Ok. To me, the rest of the thread are beating around the same points and
no one is giving ground. The points are made so lets summarise. Apologies
if anything is missing.
Who cares
=========
Physical hotplug remove: Vendors of the hardware that support this -
Fujitsu, HP (I think), IBM etc
Virtualization hotplug remove: Sellers of virtualization software, some
hardware like any IBM machine that lists LPAR in it's list of
features. Probably software solutions like Xen are also affected
if they want to be able to grow and shrink the virtual machines on
demand
High order allocations: Ultimately, hugepage users. Today, that is a
feature only big server users like Oracle care about. In the
future I reckon applications will be able to use them for things
like backing the heap by huge pages. Other users like GigE,
loopback devices with large MTUs, some filesystem like CIFS are
all interested although they are also been told use use smaller
pages.
Pros/Cons of Solutions
======================
Anti-defrag Pros
o Aim9 shows no significant regressions (.37% on page_test).
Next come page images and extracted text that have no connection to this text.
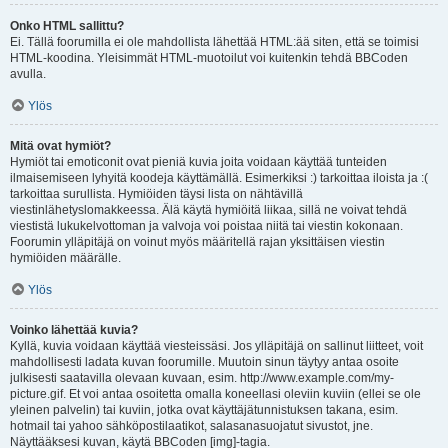
Onko HTML sallittu?
Ei. Tällä foorumilla ei ole mahdollista lähettää HTML:ää siten, että se toimisi
HTML-koodina. Yleisimmät HTML-muotoilut voi kuitenkin tehdä BBCoden
avulla.
Ylös
Mitä ovat hymiöt?
Hymiöt tai emoticonit ovat pieniä kuvia joita voidaan käyttää tunteiden
ilmaisemiseen lyhyitä koodeja käyttämällä. Esimerkiksi :) tarkoittaa iloista ja :(
tarkoittaa surullista. Hymiöiden täysi lista on nähtävillä
viestinlähetyslomakkeessa. Älä käytä hymiöitä liikaa, sillä ne voivat tehdä
viestistä lukukelvottoman ja valvoja voi poistaa niitä tai viestin kokonaan.
Foorumin ylläpitäjä on voinut myös määritellä rajan yksittäisen viestin
hymiöiden määrälle.
Ylös
Voinko lähettää kuvia?
Kyllä, kuvia voidaan käyttää viesteissäsi. Jos ylläpitäjä on sallinut liitteet, voit
mahdollisesti ladata kuvan foorumille. Muutoin sinun täytyy antaa osoite
julkisesti saatavilla olevaan kuvaan, esim. http://www.example.com/my-
picture.gif. Et voi antaa osoitetta omalla koneellasi oleviin kuviin (ellei se ole
yleinen palvelin) tai kuviin, jotka ovat käyttäjätunnistuksen takana, esim.
hotmail tai yahoo sähköpostilaatikot, salasanasuojatut sivustot, jne.
Näyttääksesi kuvan, käytä BBCoden [img]-tagia.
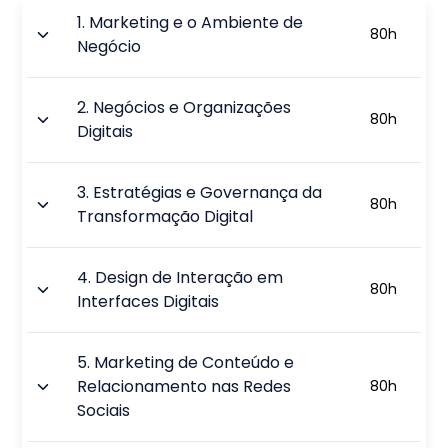
1
.
Marketing e o Ambiente de
80
h
Negócio
2
.
Negócios e Organizações
80
h
Digitais
3
.
Estratégias e Governança da
80
h
Transformação Digital
4
.
Design de Interação em
80
h
Interfaces Digitais
5
.
Marketing de Conteúdo e
Relacionamento nas Redes
80
h
Sociais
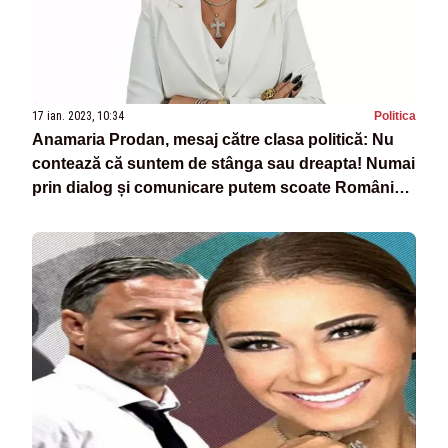
17 ian. 2023, 10:34
Politica
Anamaria Prodan, mesaj către clasa politică: Nu
contează că suntem de stânga sau dreapta! Numai
prin dialog și comunicare putem scoate România
la lumină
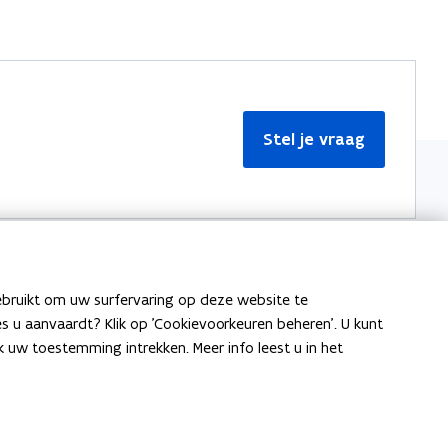
Stel je vraag
ebruikt om uw surfervaring op deze website te
Meer informatie
ies u aanvaardt? Klik op 'Cookievoorkeuren beheren'. U kunt
uw toestemming intrekken. Meer info leest u in het
Over Team Taaladvies
Publicaties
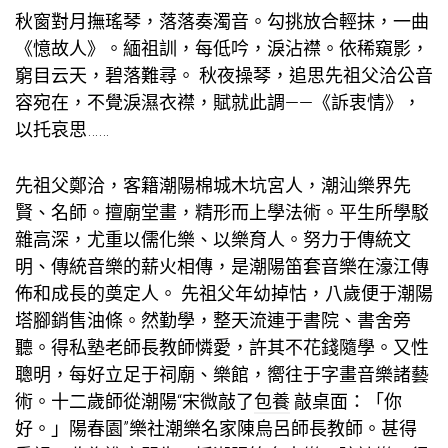
秋窗對月撫瑤琴，落落奏濁音。勾挑放合輕抹，一曲
《憶故人》。緬祖訓，每低吟，淚沾襟。依稀窺影，
窮目云天，碧落難尋。 秋夜操琴，追思先祖父洽公音
容宛在，不覺淚濕衣襟，賦就此調——《訴衷情》，
以托哀思……
先祖父鄭洽，客籍潮陽棉城木坑宮人，潮汕樂界先
賢、名師。擅廟堂畫，精形而上學法術。平生所學駁
雜高深，尤重以儒化樂、以樂育人。努力于傳統文
明、傳統音樂的薪火相傳，是潮陽笛套音樂在濠江傳
佈和成長的奠定人。 先祖父年幼掉怙，八歲便于潮陽
塔腳銷售油條。然勤學，整天流連于書院、書舍旁
聽。得私塾老師長教師憐愛，許其不花錢隨學。又性
聰明，每好立足于祠廟、樂館，嚮往于字畫音樂諸藝
術。十二歲師從潮陽“宋微敲了
包養
敲桌面：「你
好。」陽春園”樂社潮樂名家陳烏呂師長教師。甚得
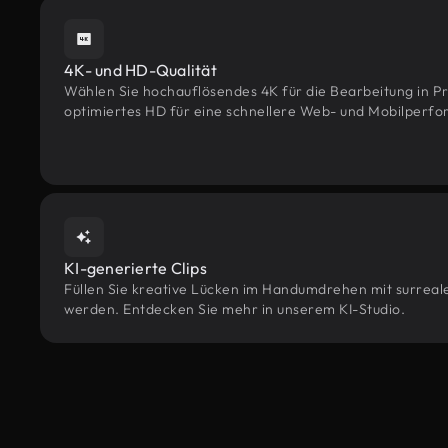
4K- und HD-Qualität
Wählen Sie hochauflösendes 4K für die Bearbeitung in Pr
optimiertes HD für eine schnellere Web- und Mobilperf
KI-generierte Clips
Füllen Sie kreative Lücken im Handumdrehen mit surrealen
werden. Entdecken Sie mehr in unserem KI-Studio.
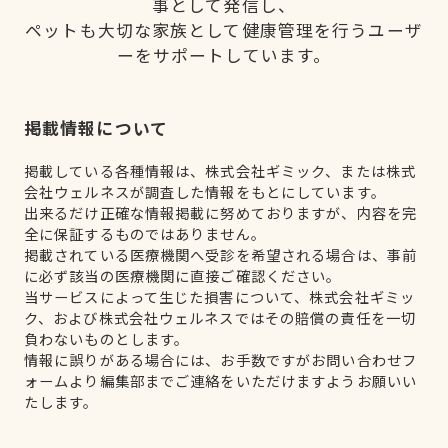
事として発信し、
ペットも大切な家族として健康管理を行うユーザ
ーをサポートしています。
掲載情報について
掲載している各種情報は、株式会社ギミック、または株式
会社ウェルネスが調査した情報をもとにしています。
出来るだけ正確な情報掲載に努めておりますが、内容を完
全に保証するものではありません。
掲載されている医療機関へ受診を希望される場合は、事前
に必ず該当の医療機関に直接ご確認ください。
当サービスによって生じた損害について、株式会社ギミッ
ク、および株式会社ウェルネスではその賠償の責任を一切
負わないものとします。
情報に誤りがある場合には、お手数ですがお問い合わせフ
ォームより編集部までご連絡をいただけますようお願いい
たします。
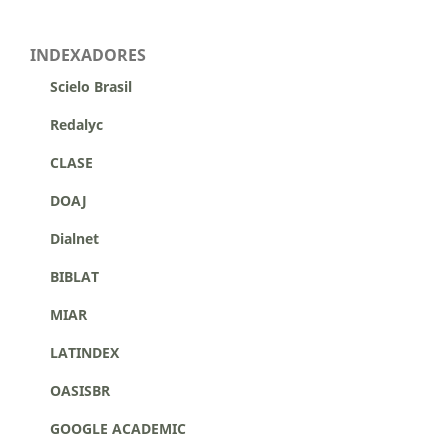
INDEXADORES
Scielo Brasil
Redalyc
CLASE
DOAJ
Dialnet
BIBLAT
MIAR
LATINDEX
OASISBR
GOOGLE ACADEMIC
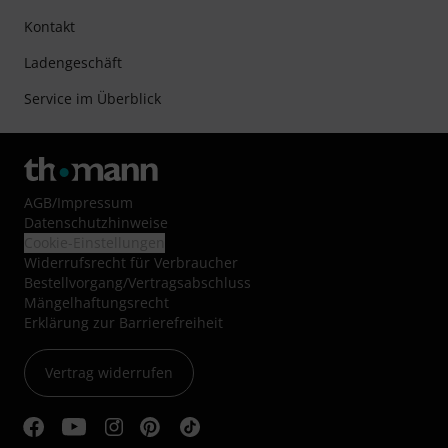
Kontakt
Ladengeschäft
Service im Überblick
AGB
/
Impressum
Datenschutzhinweise
Cookie-Einstellungen
Widerrufsrecht für Verbraucher
Bestellvorgang/Vertragsabschluss
Mängelhaftungsrecht
Erklärung zur Barrierefreiheit
Vertrag widerrufen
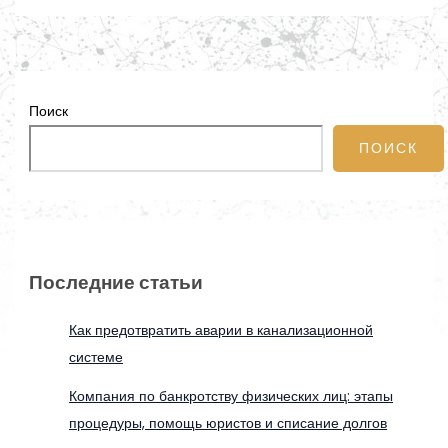
Поиск
ПОИСК
Последние статьи
Как предотвратить аварии в канализационной
системе
Компания по банкротству физических лиц: этапы
процедуры, помощь юристов и списание долгов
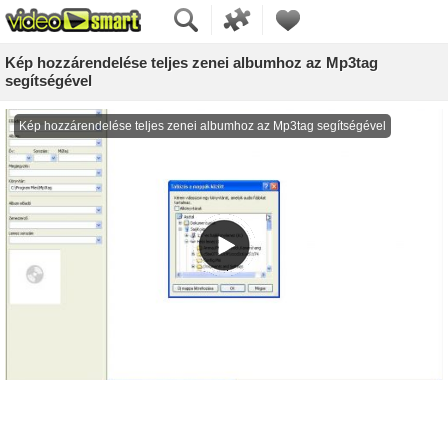
Kép hozzárendelése teljes zenei albumhoz az Mp3tag
segítségével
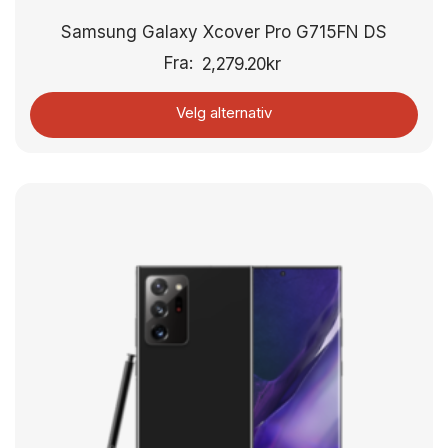
Samsung Galaxy Xcover Pro G715FN DS
Fra:
2,279.20
kr
Velg alternativ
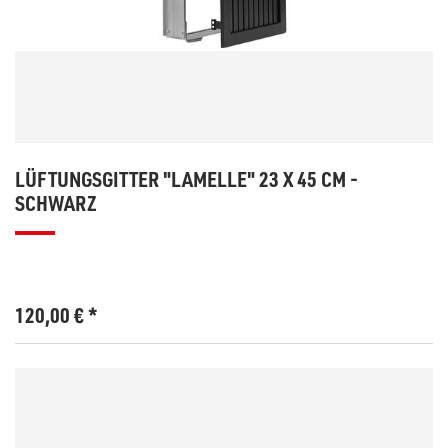
LÜFTUNGSGITTER "LAMELLE" 23 X 45 CM -
SCHWARZ
120,00
€
*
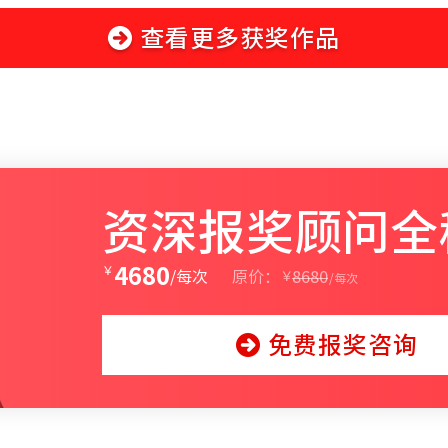
查看更多获奖作品
资深报奖顾问全
￥
4680
￥
/每次
原价：
8680
/每次
免费报奖咨询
On some
tests, it shows performance gains (> 5% on fork_test)
o Stress tests show that it manages to keep fragmentation down to a far
lower level even without teaching kswapd how to linear reclaim
o Stress tests with a linear reclaim experimental patch shows that it
can successfully find large contiguous chunks of memory
o It is known to help hotplug on PPC64
o No tunables. The approach tries to manage itself as much as possible
o It exists, heavily tested, and synced against the latest -mm1
o Can be compiled away be redefining the RCLM_* macros and the
__GFP_*RCLM flags
Anti-defrag Cons
o More complexity within the page allocator
o Adds a new layer onto the allocator that effectively creates subzones
o Adding a new concept that maintainers have to work with
o Depending on the workload, it fragments anyway
New Zone Pros
o Zones are a well known and understood concept
o For people that do not care about hotplug, they can easily get rid of it
o Provides reliable areas of contiguous groups that can be freed for
HugeTLB pages going to userspace
o Uses existing zone infrastructure for balancing
New Zone Cons
o Zones historically have introduced balancing problems
o Been tried for hotplug and dropped because of being awkward to work with
o It only helps hotplug and potentially HugeTLB pages for userspace
o Tunable required. If you get it wrong, the system suffers a lot
o Needs to be planned for and developed
Scenarios
=========
Lets outline some situations then or workloads that can occur
1. Heavy job running that consumes 75% of physical memory. Like a kernel
build
Anti-defrag: It will not fragment as it will never have to fallback.High
order allocations will be possible in the remaining 25%.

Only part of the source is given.